::: Material provided

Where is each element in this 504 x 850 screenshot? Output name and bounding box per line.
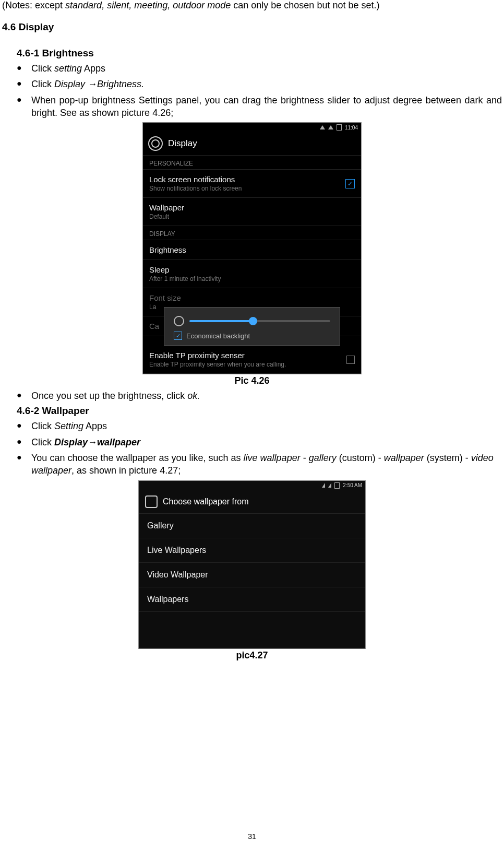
brightness-label: Brightness (149, 245, 186, 254)
notes-suffix: can only be chosen but not be set.) (231, 0, 379, 10)
bullet-2-text-a: Click (31, 79, 54, 89)
b2-3-i: , as shown in picture 4.27; (71, 465, 181, 476)
option-live-wallpapers[interactable]: Live Wallpapers (139, 538, 365, 563)
notes-modes-1: standard (65, 0, 102, 10)
sleep-sub: After 1 minute of inactivity (149, 275, 221, 282)
status-bar-2: 2:50 AM (139, 481, 365, 490)
battery-icon (337, 124, 342, 131)
notes-prefix: (Notes: except (2, 0, 65, 10)
wallpaper-title: Wallpaper (149, 203, 184, 212)
signal-icon (328, 483, 331, 488)
bullet-1: Click setting Apps (17, 62, 502, 75)
bullet-2-text-c: Brightness. (97, 79, 144, 89)
bullet2-2: Click Display→wallpaper (17, 436, 502, 448)
bullet-list-1: Click setting Apps Click Display →Bright… (2, 62, 502, 119)
bullet-1-text-a: Click (31, 63, 54, 74)
lock-title: Lock screen notifications (149, 175, 242, 184)
b2-1-b: Setting (54, 421, 83, 431)
bullet-1-text-b: setting (54, 63, 82, 74)
wallpaper-sub: Default (149, 213, 184, 220)
bullet2-1: Click Setting Apps (17, 420, 502, 432)
b2-1-c: Apps (83, 421, 107, 431)
bullet-2-arrow: → (88, 79, 97, 89)
brightness-slider[interactable] (189, 320, 330, 322)
heading-4-6: 4.6 Display (2, 21, 502, 33)
b2-3-a: You can choose the wallpaper as you like… (31, 453, 244, 463)
b2-3-g: (system) - (424, 453, 471, 463)
b2-3-b: live wallpaper (244, 453, 301, 463)
notes-line: (Notes: except standard, silent, meeting… (2, 0, 502, 11)
battery-icon (334, 482, 340, 489)
ca-label: Ca (149, 322, 159, 330)
caption-4-27: pic4.27 (2, 650, 502, 661)
eco-label: Economical backlight (186, 332, 250, 340)
bullet-1-text-c: Apps (82, 63, 105, 74)
wifi-icon (328, 125, 333, 129)
checkbox-checked-icon[interactable]: ✓ (174, 332, 182, 340)
section-personalize: PERSONALIZE (143, 156, 361, 170)
bullet-ok: Once you set up the brightness, click ok… (17, 389, 502, 402)
row-lock-notifications[interactable]: Lock screen notifications Show notificat… (143, 170, 361, 198)
option-gallery[interactable]: Gallery (139, 514, 365, 538)
bullet2-3: You can choose the wallpaper as you like… (17, 452, 502, 477)
checkbox-empty-icon[interactable] (346, 356, 355, 364)
image-icon (145, 495, 158, 508)
heading-4-6-2: 4.6-2 Wallpaper (17, 405, 502, 417)
screenshot-4-26: 11:04 Display PERSONALIZE Lock screen no… (142, 122, 362, 374)
chooser-title: Choose wallpaper from (163, 497, 249, 506)
row-wallpaper[interactable]: Wallpaper Default (143, 198, 361, 226)
tp-title: Enable TP proximity senser (149, 351, 286, 360)
b2-1-a: Click (31, 421, 54, 431)
row-brightness[interactable]: Brightness (143, 240, 361, 260)
bullet-2: Click Display →Brightness. (17, 78, 502, 90)
heading-4-6-1: 4.6-1 Brightness (17, 48, 502, 59)
b2-3-e: (custom) - (337, 453, 384, 463)
option-video-wallpaper[interactable]: Video Wallpaper (139, 563, 365, 587)
notes-modes-2: , silent, meeting, outdoor mode (102, 0, 231, 10)
screenshot-4-27: 2:50 AM Choose wallpaper from Gallery Li… (138, 480, 366, 649)
slider-thumb-icon[interactable] (249, 317, 257, 325)
economical-backlight-row[interactable]: ✓ Economical backlight (174, 332, 330, 340)
b2-2-b: Display (54, 437, 88, 447)
status-time: 11:04 (345, 125, 358, 131)
page-number: 31 (0, 832, 504, 841)
b2-2-arrow: → (88, 437, 97, 447)
sleep-label: Sleep (149, 265, 221, 274)
option-wallpapers[interactable]: Wallpapers (139, 587, 365, 612)
bullet-2-text-b: Display (54, 79, 88, 89)
bullet-ok-b: ok. (187, 391, 200, 401)
b2-2-a: Click (31, 437, 54, 447)
lock-sub: Show notifications on lock screen (149, 185, 242, 192)
tp-sub: Enable TP proximity senser when you are … (149, 361, 286, 368)
bullet-ok-a: Once you set up the brightness, click (31, 391, 187, 401)
row-tp-proximity[interactable]: Enable TP proximity senser Enable TP pro… (143, 346, 361, 374)
b2-3-f: wallpaper (384, 453, 424, 463)
signal-icon (322, 483, 325, 488)
section-display: DISPLAY (143, 226, 361, 240)
font-label: Font size (149, 293, 181, 302)
bullet-3: When pop-up brightness Settings panel, y… (17, 94, 502, 120)
bullet-list-2: Click Setting Apps Click Display→wallpap… (2, 420, 502, 477)
status-bar: 11:04 (143, 123, 361, 132)
b2-2-c: wallpaper (97, 437, 140, 447)
blank-area (139, 612, 365, 648)
caption-4-26: Pic 4.26 (2, 375, 502, 386)
b2-3-c: - (301, 453, 309, 463)
brightness-panel: ✓ Economical backlight (164, 307, 340, 346)
row-sleep[interactable]: Sleep After 1 minute of inactivity (143, 260, 361, 288)
b2-3-d: gallery (309, 453, 337, 463)
chooser-header: Choose wallpaper from (139, 490, 365, 514)
settings-header[interactable]: Display (143, 132, 361, 156)
brightness-sun-icon (174, 316, 184, 326)
checkbox-checked-icon[interactable]: ✓ (345, 179, 355, 188)
bullet-list-mid: Once you set up the brightness, click ok… (2, 389, 502, 402)
signal-icon (320, 125, 325, 129)
gear-icon (148, 136, 163, 151)
status-time-2: 2:50 AM (343, 482, 362, 488)
header-title: Display (168, 138, 197, 149)
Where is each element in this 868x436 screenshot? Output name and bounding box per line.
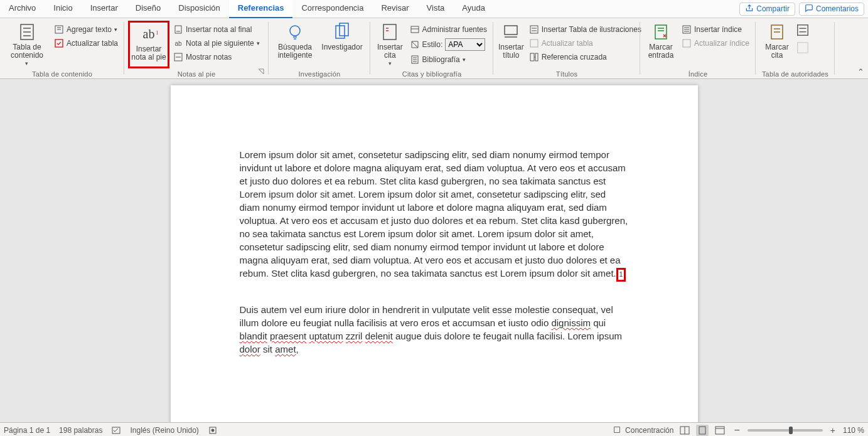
spell-error[interactable]: dolor [240, 344, 260, 354]
zoom-in-button[interactable]: + [828, 425, 838, 435]
insert-index[interactable]: Insertar índice [679, 23, 752, 36]
collapse-ribbon-icon[interactable]: ⌃ [857, 67, 864, 77]
add-text-icon [54, 24, 64, 35]
insert-index-icon [682, 24, 692, 35]
group-captions-label: Títulos [493, 70, 640, 78]
update-index-icon [682, 38, 692, 48]
insert-table-of-figures[interactable]: Insertar Tabla de ilustraciones [527, 23, 644, 36]
group-captions: Insertar título Insertar Tabla de ilustr… [493, 18, 640, 78]
spell-error[interactable]: delenit [365, 331, 393, 341]
comments-button[interactable]: Comentarios [799, 3, 864, 16]
zoom-slider[interactable] [747, 429, 823, 432]
spell-error[interactable]: amet [275, 344, 296, 354]
share-button[interactable]: Compartir [739, 3, 795, 16]
read-mode-view[interactable] [678, 425, 691, 436]
spell-error[interactable]: uptatum [309, 331, 343, 341]
footnote-marker[interactable]: 1 [616, 268, 626, 282]
svg-rect-8 [175, 26, 181, 33]
svg-rect-39 [683, 40, 690, 47]
insert-caption-label: Insertar título [498, 43, 524, 60]
caption-icon [501, 22, 521, 42]
svg-rect-43 [798, 25, 808, 36]
zoom-thumb[interactable] [789, 427, 793, 434]
spell-error[interactable]: dignissim [551, 317, 591, 328]
p2-run: , [296, 344, 299, 354]
cross-reference[interactable]: Referencia cruzada [527, 51, 644, 63]
toc-update[interactable]: Actualizar tabla [51, 37, 121, 50]
update-index-label: Actualizar índice [694, 39, 749, 48]
status-proofing-icon[interactable] [111, 425, 121, 435]
web-layout-view[interactable] [714, 425, 726, 436]
smart-lookup-button[interactable]: Búsqueda inteligente [272, 21, 318, 60]
spell-error[interactable]: blandit [240, 331, 267, 341]
svg-rect-15 [336, 26, 345, 38]
bibliography[interactable]: Bibliografía ▾ [407, 53, 490, 66]
update-index: Actualizar índice [679, 37, 752, 50]
p2-run: sit [260, 344, 275, 354]
paragraph-2[interactable]: Duis autem vel eum iriure dolor in hendr… [240, 303, 629, 356]
tab-layout[interactable]: Disposición [169, 0, 228, 18]
style-label: Estilo: [422, 40, 443, 49]
focus-icon [613, 425, 621, 436]
manage-sources-icon [410, 24, 420, 35]
smart-lookup-label: Búsqueda inteligente [274, 43, 316, 60]
tab-review[interactable]: Revisar [372, 0, 417, 18]
status-macro-icon[interactable] [208, 425, 218, 435]
group-research: Búsqueda inteligente Investigador Invest… [269, 18, 370, 78]
next-footnote-label: Nota al pie siguiente [186, 39, 254, 48]
mark-entry-button[interactable]: Marcar entrada [644, 21, 678, 60]
insert-footnote-button[interactable]: ab1 Insertar nota al pie [128, 21, 169, 68]
tab-help[interactable]: Ayuda [453, 0, 494, 18]
tab-home[interactable]: Inicio [45, 0, 81, 18]
status-language[interactable]: Inglés (Reino Unido) [130, 426, 198, 435]
tab-insert[interactable]: Insertar [82, 0, 127, 18]
spell-error[interactable]: praesent [270, 331, 306, 341]
print-layout-view[interactable] [696, 425, 709, 436]
researcher-icon [332, 22, 352, 42]
share-icon [745, 4, 754, 14]
zoom-out-button[interactable]: − [731, 426, 742, 435]
next-footnote[interactable]: ab Nota al pie siguiente ▾ [171, 37, 262, 50]
crossref-label: Referencia cruzada [542, 53, 607, 61]
status-word-count[interactable]: 198 palabras [59, 426, 102, 435]
page-1[interactable]: Lorem ipsum dolor sit amet, consetetur s… [171, 85, 698, 422]
share-label: Compartir [756, 4, 790, 13]
mark-citation-icon [767, 22, 787, 42]
group-index-label: Índice [640, 70, 756, 78]
tab-file[interactable]: Archivo [0, 0, 45, 18]
manage-sources[interactable]: Administrar fuentes [407, 23, 490, 36]
svg-rect-17 [383, 24, 396, 40]
paragraph-1[interactable]: Lorem ipsum dolor sit amet, consetetur s… [240, 148, 629, 282]
endnote-icon [173, 24, 183, 35]
zoom-level[interactable]: 110 % [843, 426, 864, 435]
insert-index-label: Insertar índice [694, 25, 742, 34]
document-area[interactable]: Lorem ipsum dolor sit amet, consetetur s… [0, 79, 868, 422]
update-toa-icon [796, 41, 810, 55]
mark-citation-button[interactable]: Marcar cita [759, 21, 795, 60]
tab-design[interactable]: Diseño [127, 0, 169, 18]
spell-error[interactable]: zzril [346, 331, 363, 341]
insert-citation-button[interactable]: Insertar cita ▾ [374, 21, 406, 68]
citation-style-select[interactable]: APA [445, 38, 485, 51]
toc-add-text[interactable]: Agregar texto ▾ [51, 23, 121, 36]
insert-toa-icon[interactable] [796, 23, 810, 37]
insert-endnote[interactable]: Insertar nota al final [171, 23, 262, 36]
tab-mailings[interactable]: Correspondencia [292, 0, 372, 18]
svg-rect-31 [535, 53, 538, 61]
svg-rect-46 [798, 43, 808, 53]
toc-button[interactable]: Tabla de contenido ▾ [4, 21, 50, 68]
focus-label: Concentración [625, 426, 673, 435]
insert-caption-button[interactable]: Insertar título [497, 21, 525, 60]
group-research-label: Investigación [269, 70, 370, 78]
researcher-button[interactable]: Investigador [319, 21, 365, 51]
show-notes-icon [173, 52, 183, 62]
tab-references[interactable]: Referencias [229, 0, 293, 18]
toc-label: Tabla de contenido [5, 43, 49, 60]
show-notes[interactable]: Mostrar notas [171, 51, 262, 63]
svg-rect-29 [530, 40, 538, 47]
tab-view[interactable]: Vista [418, 0, 454, 18]
focus-mode-button[interactable]: Concentración [613, 425, 673, 436]
bibliography-label: Bibliografía [422, 55, 460, 64]
status-page[interactable]: Página 1 de 1 [4, 426, 50, 435]
ribbon: Tabla de contenido ▾ Agregar texto ▾ Act… [0, 18, 868, 79]
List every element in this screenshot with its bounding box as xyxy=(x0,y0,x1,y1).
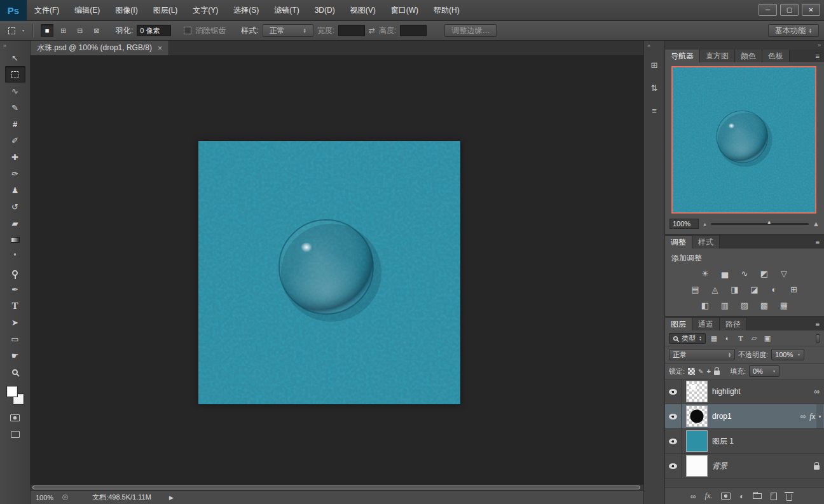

::::::

▶ **What you will do**
Go through the data above and find the lines with the word "notifications". Copy each of those lines.

▶ **Solution for this task**
lock-title: Lock screen notifications (149, 175, 242, 184)
row-lock-notifications[interactable]: Lock screen notifications Show notificat… (143, 170, 361, 198)
lock-sub: Show notifications on lock screen (149, 185, 242, 192)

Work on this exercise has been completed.